[CWB] Error #1300 generating word frequency lists

José Manuel Martínez Martínez chozelinek at gmail.com
Wed Aug 8 10:04:49 CEST 2018


Hi, Andrew,

I think I found the root of the problem. My VRT files contain characters
that are valid UTF-8 however, MySQL's UTF-8 encoding and collation is a
subset of the full UTF-8. In order to have the full character set one needs
to use utf8mb4.

After some testing I found the files giving problems, and I think that all
of them contained some kind of character out of the subset used by MySQL.

We need to be sure that the database will use utf8mb4 instead of utf8 as
character encoding and collation. See <
https://mathiasbynens.be/notes/mysql-utf8mb4> or first answer here <
https://stackoverflow.com/questions/22572558/how-to-set-character-set-database-and-collation-database-to-utf8-in-my-ini>
and the third answer here could be relevant from the Python side <
https://stackoverflow.com/questions/26532722/how-to-encode-utf8mb4-in-python
>.

If we wanted the tables to use the encoding and collation we would need to
change the CQPweb's code.
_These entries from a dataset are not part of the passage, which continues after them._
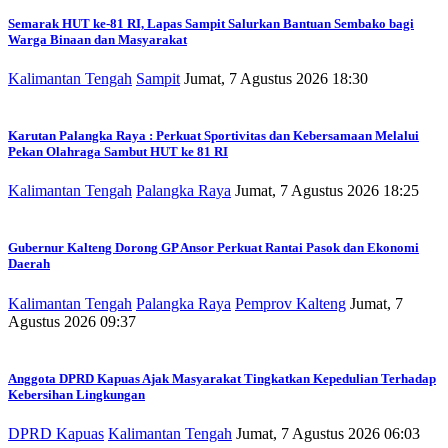
Semarak HUT ke-81 RI, Lapas Sampit Salurkan Bantuan Sembako bagi
Warga Binaan dan Masyarakat
Kalimantan Tengah
Sampit
Jumat, 7 Agustus 2026 18:30
Karutan Palangka Raya : Perkuat Sportivitas dan Kebersamaan Melalui
Pekan Olahraga Sambut HUT ke 81 RI
Kalimantan Tengah
Palangka Raya
Jumat, 7 Agustus 2026 18:25
Gubernur Kalteng Dorong GP Ansor Perkuat Rantai Pasok dan Ekonomi
Daerah
Kalimantan Tengah
Palangka Raya
Pemprov Kalteng
Jumat, 7
Agustus 2026 09:37
Anggota DPRD Kapuas Ajak Masyarakat Tingkatkan Kepedulian Terhadap
Kebersihan Lingkungan
DPRD Kapuas
Kalimantan Tengah
Jumat, 7 Agustus 2026 06:03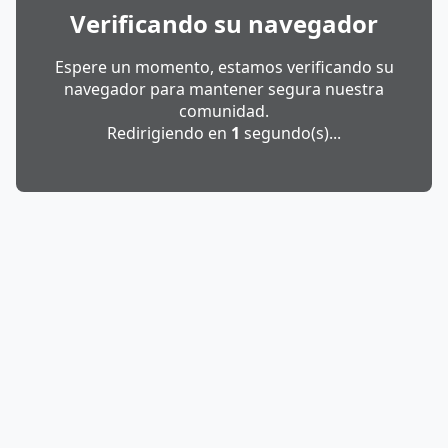
Verificando su navegador
Espere un momento, estamos verificando su
navegador para mantener segura nuestra
comunidad.
Redirigiendo en
1
segundo(s)...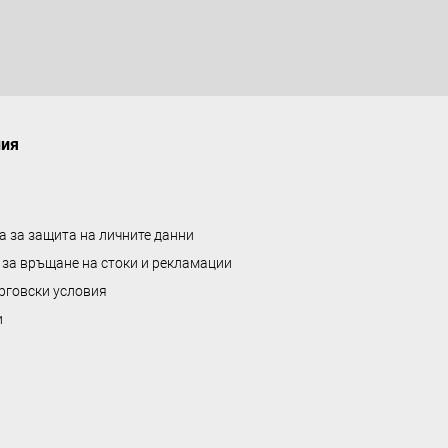
ния
а за защита на личните данни
 за връщане на стоки и рекламации
рговски условия
и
However, a change from utf8 to utf8mb4 is not
trivial because the length of `char`, `varchar` and `handles` are affected
(as we use 4 bytes for every character instead of 3 the size in characters
of those types of variables is reduced). Having said that, I did not need
to mess with the tables, it was enough to change some global configuration
and the charset and collation of the database.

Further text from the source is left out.